Wadsworth Atheneum Museum of Art - Hartford, CT
The sheer quality and range of fine and decorative arts place the Wadsworth Atheneum among the dozen greatest art museums in the United States.  The museum's renowned collections  include Hudson River Valley and Old Master paintings, modernist masterpieces, 19th century French and Impressionist paintings, Meissen and Sevres porcelains, costumes and textiles, American furniture and decorative arts, and the vanguard of contemporary art.

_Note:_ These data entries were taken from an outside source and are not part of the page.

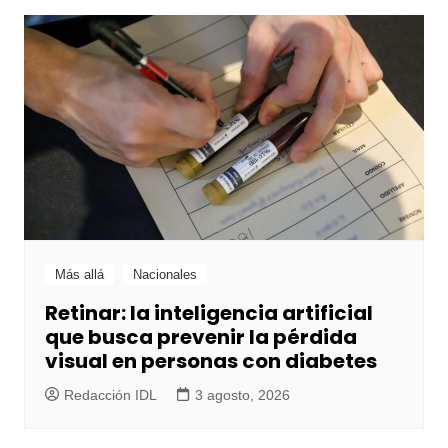
Más allá
Nacionales
Retinar: la inteligencia artificial
que busca prevenir la pérdida
visual en personas con diabetes
Redacción IDL
3 agosto, 2026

Art Gallery at the University of St. Joseph - West Hartford, CT

The Art Gallery at the University of Saint Joseph, opened in 2001, is located in the Bruyette Athenaeum on the school’s West Hartford campus designed by the famed Olmsted Brothers. The Gallery houses a collection of over 2000 diverse works of art including twentieth century American paintings by Thomas Hart Benton, Georgia O’Keeffe, and Milton Avery; sixteenth century European prints; nineteenth century Japanese woodblock prints; and contemporary American works. With six exhibition galleries and the Turco Print Study Room, the Art Gallery has made the University’s historic collection more accessible to the public. Frequent loan exhibitions feature art outside the scope of the permanent collection.

The University’s founding collections consist of a gift in 1937 which included important American paintings of the 1920s and 30s as well as fine works on paper and a bequest in 1966 featuring a collection of European and American prints spanning six centuries and including works by Albrecht Dürer, George Bellows, and Childe Hassam. The Gallery has continued to grow its collection, which has more than doubled in size since 2002.  Parking is free and conveniently located.